The force was disbanded in April 2020 after a change in mall management.

== Flooding ==
Crabtree is situated in a low spot along Crabtree Creek, a tributary of the Neuse River that begins near Morrisville and winds through Umstead State Park as well as western and North Central Raleigh. Because the watershed around the mall has become increasingly covered with impervious parking lots the creek floods easily following major storms. Such floods occurred frequently in the mall's early years, but diminished with the construction of Lake Crabtree and large retaining basins upstream of the mall. However, the problem has returned and lower levels are still likely to flood during heavy rains in the summer months.

Heavy rains caused by the remnants of Tropical Storm Alberto flooded the lower level parking lots of the mall on June 14, 2006, as well as a great deal of the bottom level of anchor stores, forcing the mall to close for the day. A similar situation occurred with Hurricane Fran in 1996, when flood waters flowed through the first floor of the mall and caused a few stores to remain closed for nearly two months.
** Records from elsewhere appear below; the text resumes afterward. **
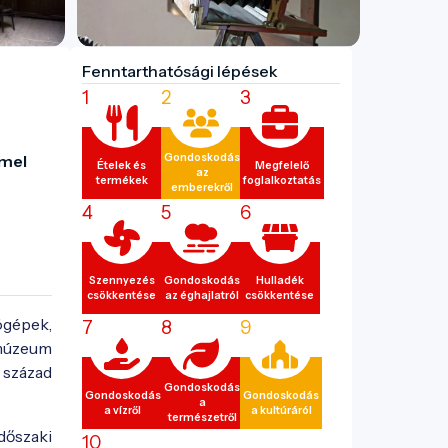
Fenntarthatósági lépések
1
2
3
mel 
Gondoskodás
Ételek és
Megfelelő
az
termékek
foglalkoztatás
emberekről
4
5
6
Szennyezés
Gondoskodás
Hulladék
csökkentése
az éghajlatról
csökkentése
ógépek,
7
8
9
 múzeum
. század
Gondoskodás
Gondoskodás
Gondoskodás
a
a vízről
a kultúráról
természetről
időszaki
10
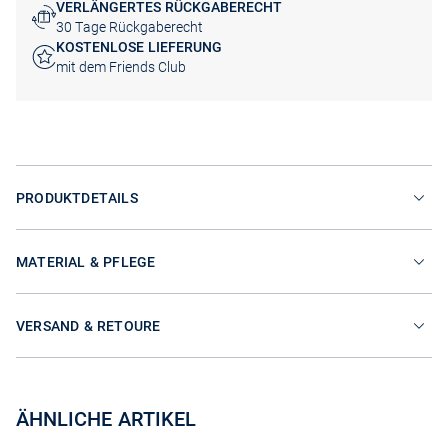
VERLÄNGERTES RÜCKGABERECHT
30 Tage Rückgaberecht
KOSTENLOSE LIEFERUNG
mit dem Friends Club
PRODUKTDETAILS
MATERIAL & PFLEGE
VERSAND & RETOURE
ÄHNLICHE ARTIKEL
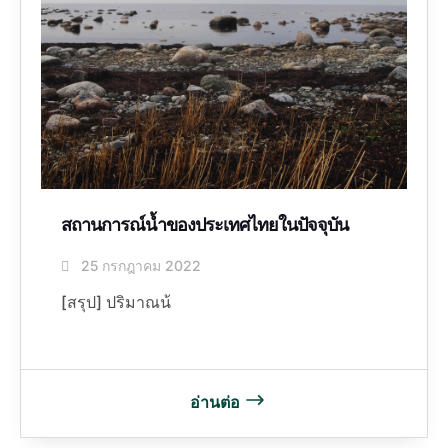
สถานการณ์น้ำของประเทศไทยในปัจจุบัน
25 กรกฎาคม 2022
[สรุป] ปริมาณน้
อ่านต่อ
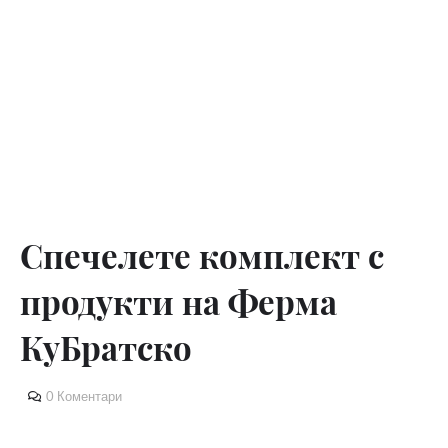
Спечелете комплект с
продукти на Ферма
КуБратско
0 Коментари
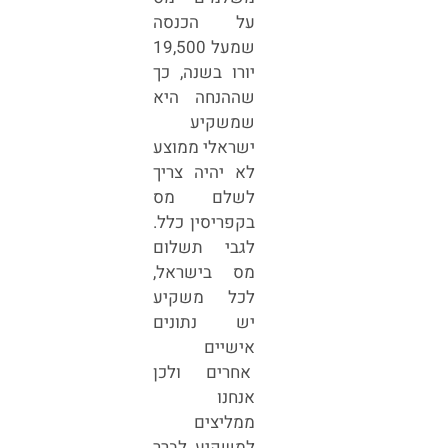
על הכנסה
שמעל 19,500
יורו בשנה, כך
שההנחה היא
שמשקיע
ישראלי ממוצע
לא יהיה צריך
לשלם מס
בקפריסין כלל.
לגבי תשלום
מס בישראל,
לכל משקיע
יש נתונים
אישיים
אחרים ולכן
אנחנו
ממליצים
למשקיע לברר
The lower level of the parking structure along with small parts of the main building have also flooded in June 2013 and in March 2016; on July 16, 2016 an intense thunderstorm led to Crabtree Creek rose 8 feet, closing some roads that surrounded the mall and flooding parking lots. The storm left dozens stranded and cars flooded.

== Incidents ==
Crabtree has been the subject of several mass-panic events involving the mistaken perception of an active shooter due to loud, sudden noises. A widely reported event in August 2016 officially concluded with no shots fired, and no explanation as to the cause of the sudden noise despite extensive follow-up investigations and recorded noise analysis. Similar events occurred in August 2022, as well as both February and November 2023, with each requiring wide-spread lockdowns, extensive police involvement and frequently injuries in panicked attempts to flee.

On July 5, 2019, a small fire burned in a Macy's fitting room. The sprinkler system extinguished the flames before firefighters arrived.